> **Prompt**: Copy each line below that includes "importante".

> **Given data**:
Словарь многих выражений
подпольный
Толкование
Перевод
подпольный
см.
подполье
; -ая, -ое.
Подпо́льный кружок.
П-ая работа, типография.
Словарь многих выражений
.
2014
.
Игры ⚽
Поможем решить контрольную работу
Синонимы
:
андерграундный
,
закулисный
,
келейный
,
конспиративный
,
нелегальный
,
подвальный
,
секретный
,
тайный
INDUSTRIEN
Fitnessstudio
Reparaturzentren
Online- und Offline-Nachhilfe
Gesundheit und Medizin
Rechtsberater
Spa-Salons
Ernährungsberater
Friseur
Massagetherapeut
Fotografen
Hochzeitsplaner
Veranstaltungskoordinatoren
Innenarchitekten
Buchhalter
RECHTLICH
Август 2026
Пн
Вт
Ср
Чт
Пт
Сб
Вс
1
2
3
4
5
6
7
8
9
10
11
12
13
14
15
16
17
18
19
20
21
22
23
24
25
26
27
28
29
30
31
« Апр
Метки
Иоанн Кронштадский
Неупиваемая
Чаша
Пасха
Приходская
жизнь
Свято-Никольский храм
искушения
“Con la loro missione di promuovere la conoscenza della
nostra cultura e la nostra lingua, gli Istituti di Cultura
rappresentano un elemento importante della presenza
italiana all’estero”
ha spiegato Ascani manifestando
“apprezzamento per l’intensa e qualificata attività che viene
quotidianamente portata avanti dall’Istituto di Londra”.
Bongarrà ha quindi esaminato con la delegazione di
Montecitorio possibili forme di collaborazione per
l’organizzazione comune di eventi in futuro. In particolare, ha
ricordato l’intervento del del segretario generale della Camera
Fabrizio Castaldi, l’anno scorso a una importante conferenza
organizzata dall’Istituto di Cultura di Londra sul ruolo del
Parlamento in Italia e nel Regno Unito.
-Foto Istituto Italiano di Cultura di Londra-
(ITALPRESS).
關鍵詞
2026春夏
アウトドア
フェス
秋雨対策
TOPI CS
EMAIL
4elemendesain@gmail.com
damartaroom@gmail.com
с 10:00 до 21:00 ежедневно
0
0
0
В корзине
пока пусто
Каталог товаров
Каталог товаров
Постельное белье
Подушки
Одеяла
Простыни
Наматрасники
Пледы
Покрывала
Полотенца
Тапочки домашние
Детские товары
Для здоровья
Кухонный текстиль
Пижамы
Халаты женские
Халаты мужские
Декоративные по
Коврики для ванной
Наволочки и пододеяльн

> **Answer box**:
rappresentano un elemento importante della presenza
Fabrizio Castaldi, l’anno scorso a una importante conferenza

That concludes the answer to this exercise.